L'economia cinese frena ancora nel quarto trimestre e segna il 6,4%. Il che si traduce in una crescita economica del 6,6% su base annua. Non scendeva così in basso dal 1990. La seconda economia al mondo, dunque, rallenta, confermando le attese degli analisti, ma non deraglia.
Intanto la Cina resta esposta agli shock esterni, a cominciare dalle bordate della guerra commerciale con gli Stati Uniti. Per questo Pechino preme per trovare un accordo con Washington, prima della scadenza della tregua sui dazi fissata al primo marzo. Il 30 gennaio Liu He, il capo negoziatore del presidente Xi Jinping, sarà negli Usa per un nuovo round di negoziati. Solo a quel punto la Cina dovrebbe definire gli obiettivi di crescita per l’anno appena iniziato.
I segnali, tuttavia, non sono molto confortanti per il Dragone. La produzione industriale sale del 5,7% annuo a dicembre e del 6,2% su base annua. Le vendite al dettaglio in Cina segnano l'8,2% nell’ultimo mese del 2018 e il 9% nell’intero anno. Stabili (seppur a livelli bassi) gli investimenti. Sarebbero dati notevoli per un'economia europea, ma troppo poco per un paese come la Cina abituato a un lungo periodo di crescita molto robusta.

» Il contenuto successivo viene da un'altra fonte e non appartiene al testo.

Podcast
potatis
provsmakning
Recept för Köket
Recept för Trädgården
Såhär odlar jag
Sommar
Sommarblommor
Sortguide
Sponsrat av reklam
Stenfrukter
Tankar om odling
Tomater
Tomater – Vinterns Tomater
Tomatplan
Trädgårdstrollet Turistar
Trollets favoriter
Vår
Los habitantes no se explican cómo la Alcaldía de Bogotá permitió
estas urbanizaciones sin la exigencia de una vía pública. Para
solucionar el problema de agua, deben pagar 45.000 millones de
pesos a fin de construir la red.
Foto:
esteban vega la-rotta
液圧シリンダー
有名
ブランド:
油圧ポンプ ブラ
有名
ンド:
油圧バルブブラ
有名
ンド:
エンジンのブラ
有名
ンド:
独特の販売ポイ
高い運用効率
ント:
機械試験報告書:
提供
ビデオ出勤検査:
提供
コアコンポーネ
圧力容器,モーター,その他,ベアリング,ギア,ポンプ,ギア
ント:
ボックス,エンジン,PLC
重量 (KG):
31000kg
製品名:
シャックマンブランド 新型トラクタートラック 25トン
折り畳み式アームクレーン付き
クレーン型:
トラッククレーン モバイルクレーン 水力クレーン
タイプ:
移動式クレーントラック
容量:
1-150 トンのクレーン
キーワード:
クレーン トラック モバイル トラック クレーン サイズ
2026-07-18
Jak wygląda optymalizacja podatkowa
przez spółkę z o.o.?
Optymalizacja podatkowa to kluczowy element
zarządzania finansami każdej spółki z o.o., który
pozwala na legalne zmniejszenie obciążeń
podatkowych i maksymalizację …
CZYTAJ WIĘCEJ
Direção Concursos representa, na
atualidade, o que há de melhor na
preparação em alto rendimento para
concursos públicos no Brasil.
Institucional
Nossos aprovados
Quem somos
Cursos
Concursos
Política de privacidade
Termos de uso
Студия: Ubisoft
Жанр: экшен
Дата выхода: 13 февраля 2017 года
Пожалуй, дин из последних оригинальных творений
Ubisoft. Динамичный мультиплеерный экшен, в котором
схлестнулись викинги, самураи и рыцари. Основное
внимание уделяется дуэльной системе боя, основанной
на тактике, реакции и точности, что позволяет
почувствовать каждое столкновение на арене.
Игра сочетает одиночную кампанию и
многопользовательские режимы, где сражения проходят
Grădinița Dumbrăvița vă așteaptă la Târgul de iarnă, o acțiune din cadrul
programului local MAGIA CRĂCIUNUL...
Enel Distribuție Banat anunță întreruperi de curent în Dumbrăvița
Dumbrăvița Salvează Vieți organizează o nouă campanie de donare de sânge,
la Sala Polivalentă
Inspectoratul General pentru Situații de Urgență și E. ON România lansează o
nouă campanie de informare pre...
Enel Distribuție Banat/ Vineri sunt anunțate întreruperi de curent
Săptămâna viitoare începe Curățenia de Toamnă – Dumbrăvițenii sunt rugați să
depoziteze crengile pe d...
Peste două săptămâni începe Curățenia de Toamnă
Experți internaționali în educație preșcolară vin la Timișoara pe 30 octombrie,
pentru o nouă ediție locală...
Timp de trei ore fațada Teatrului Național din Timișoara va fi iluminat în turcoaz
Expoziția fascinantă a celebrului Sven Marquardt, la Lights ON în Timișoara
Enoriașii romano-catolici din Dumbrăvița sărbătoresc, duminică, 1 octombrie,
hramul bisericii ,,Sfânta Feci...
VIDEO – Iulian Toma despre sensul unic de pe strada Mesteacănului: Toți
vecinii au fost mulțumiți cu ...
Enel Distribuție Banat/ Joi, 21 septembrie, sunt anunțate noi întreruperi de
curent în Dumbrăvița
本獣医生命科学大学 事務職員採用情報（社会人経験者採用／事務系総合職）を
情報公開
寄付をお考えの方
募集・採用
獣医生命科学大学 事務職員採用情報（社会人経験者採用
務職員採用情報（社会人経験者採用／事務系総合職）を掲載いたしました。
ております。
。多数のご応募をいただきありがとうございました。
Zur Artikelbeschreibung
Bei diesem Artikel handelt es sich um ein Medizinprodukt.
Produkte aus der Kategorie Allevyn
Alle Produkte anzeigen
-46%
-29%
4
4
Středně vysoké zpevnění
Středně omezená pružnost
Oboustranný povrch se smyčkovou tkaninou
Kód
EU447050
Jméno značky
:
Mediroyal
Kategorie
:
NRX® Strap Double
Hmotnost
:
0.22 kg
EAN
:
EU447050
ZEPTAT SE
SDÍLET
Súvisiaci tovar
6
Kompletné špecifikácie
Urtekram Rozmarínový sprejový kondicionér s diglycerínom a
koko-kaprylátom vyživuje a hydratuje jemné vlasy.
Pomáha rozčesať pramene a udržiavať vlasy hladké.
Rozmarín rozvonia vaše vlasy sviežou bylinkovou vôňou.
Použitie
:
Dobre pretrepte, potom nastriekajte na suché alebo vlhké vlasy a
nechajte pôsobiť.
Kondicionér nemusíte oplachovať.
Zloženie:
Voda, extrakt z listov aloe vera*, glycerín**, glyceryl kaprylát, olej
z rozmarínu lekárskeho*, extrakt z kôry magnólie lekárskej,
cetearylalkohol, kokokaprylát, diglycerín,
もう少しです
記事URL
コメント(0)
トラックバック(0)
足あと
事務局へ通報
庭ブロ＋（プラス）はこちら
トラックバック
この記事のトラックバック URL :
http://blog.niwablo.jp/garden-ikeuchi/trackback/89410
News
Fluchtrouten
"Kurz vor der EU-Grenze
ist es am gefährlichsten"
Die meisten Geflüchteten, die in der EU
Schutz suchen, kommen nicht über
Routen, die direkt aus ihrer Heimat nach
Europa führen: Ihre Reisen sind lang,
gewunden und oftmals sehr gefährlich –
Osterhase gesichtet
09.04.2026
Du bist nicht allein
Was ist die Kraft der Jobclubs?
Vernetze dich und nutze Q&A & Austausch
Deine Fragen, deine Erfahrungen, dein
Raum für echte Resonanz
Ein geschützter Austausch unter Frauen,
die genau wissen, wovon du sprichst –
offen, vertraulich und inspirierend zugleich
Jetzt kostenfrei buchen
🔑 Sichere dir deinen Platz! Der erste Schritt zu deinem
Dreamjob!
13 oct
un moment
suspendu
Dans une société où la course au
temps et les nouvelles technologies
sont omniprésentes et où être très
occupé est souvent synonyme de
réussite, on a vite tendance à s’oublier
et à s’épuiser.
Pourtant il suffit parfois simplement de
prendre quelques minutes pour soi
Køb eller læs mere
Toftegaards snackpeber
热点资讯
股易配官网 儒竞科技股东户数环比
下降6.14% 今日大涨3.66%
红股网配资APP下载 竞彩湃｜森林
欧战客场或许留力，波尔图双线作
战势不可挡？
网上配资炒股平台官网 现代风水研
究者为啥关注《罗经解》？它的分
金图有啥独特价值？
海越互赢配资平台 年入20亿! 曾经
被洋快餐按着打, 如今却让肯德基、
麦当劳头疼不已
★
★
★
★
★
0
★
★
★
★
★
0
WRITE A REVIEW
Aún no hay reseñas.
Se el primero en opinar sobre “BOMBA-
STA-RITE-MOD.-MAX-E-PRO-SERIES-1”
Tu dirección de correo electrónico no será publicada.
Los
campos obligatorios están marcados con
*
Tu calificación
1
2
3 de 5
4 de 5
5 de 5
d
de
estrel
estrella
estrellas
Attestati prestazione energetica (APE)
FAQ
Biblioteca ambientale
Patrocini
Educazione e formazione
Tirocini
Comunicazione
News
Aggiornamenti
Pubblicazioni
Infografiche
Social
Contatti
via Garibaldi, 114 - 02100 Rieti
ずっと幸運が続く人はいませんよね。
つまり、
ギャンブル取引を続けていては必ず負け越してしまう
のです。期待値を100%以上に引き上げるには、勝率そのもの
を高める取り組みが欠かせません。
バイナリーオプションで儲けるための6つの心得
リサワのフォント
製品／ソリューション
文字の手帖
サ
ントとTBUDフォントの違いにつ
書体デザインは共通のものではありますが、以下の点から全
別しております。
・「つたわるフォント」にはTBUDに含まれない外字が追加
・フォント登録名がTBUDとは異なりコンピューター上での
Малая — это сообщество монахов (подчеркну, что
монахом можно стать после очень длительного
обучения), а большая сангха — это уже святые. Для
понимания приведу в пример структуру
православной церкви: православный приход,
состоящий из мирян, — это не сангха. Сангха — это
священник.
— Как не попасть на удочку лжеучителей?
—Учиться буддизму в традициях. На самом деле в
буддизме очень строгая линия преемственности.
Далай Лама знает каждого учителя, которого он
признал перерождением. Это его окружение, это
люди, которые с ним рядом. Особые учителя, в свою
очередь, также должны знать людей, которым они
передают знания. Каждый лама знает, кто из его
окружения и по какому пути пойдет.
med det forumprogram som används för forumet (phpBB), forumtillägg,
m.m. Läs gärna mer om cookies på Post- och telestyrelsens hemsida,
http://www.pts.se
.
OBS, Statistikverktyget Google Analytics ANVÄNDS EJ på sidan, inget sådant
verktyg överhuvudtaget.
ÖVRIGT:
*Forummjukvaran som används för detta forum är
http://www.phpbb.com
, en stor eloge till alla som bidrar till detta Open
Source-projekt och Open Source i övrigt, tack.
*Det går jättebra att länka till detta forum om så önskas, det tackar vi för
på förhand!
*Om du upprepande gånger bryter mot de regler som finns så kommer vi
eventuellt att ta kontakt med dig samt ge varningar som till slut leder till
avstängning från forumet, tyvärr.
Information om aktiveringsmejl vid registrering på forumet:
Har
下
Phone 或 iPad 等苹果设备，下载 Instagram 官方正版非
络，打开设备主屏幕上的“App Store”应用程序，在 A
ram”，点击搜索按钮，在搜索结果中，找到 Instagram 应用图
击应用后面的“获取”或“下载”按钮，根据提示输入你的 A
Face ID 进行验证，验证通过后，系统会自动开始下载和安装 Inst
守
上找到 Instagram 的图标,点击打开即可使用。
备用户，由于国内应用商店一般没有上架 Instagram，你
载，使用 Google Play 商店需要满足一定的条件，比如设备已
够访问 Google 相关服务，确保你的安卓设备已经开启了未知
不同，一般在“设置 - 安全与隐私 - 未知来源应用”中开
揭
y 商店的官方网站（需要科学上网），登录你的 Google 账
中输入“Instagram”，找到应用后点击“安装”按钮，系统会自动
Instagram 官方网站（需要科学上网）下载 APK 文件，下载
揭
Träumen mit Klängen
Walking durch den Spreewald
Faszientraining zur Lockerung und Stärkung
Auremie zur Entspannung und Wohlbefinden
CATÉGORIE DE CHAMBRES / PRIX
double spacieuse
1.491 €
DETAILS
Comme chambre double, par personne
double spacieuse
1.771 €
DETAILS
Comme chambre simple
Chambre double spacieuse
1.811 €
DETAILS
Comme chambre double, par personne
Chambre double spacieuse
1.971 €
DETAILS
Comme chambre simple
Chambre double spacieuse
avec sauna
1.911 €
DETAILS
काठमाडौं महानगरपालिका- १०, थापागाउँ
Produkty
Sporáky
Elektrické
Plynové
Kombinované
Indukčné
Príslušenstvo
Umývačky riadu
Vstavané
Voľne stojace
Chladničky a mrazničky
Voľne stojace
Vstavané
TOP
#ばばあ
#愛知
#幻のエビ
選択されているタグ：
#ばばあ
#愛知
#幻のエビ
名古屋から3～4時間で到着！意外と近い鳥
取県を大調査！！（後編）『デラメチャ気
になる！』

La Banca Centrale, pur senza toccare i tassi di interesse, ha garantito una politica monetaria accomodante. Sarà sufficiente per risalire la china? Guardando a come negli ultimi mesi si sia deteriorata la fiducia di aziende e consumatori, potrebbe non esserci la ripresa immediata auspicata da Pechino, anzi è possibile il verificarsi di un peggioramento ulteriore della situazione macroeconomica prima di rilevare un’inversione di tendenza. Nel frattempo l’economia globale resta con il fiato sospeso.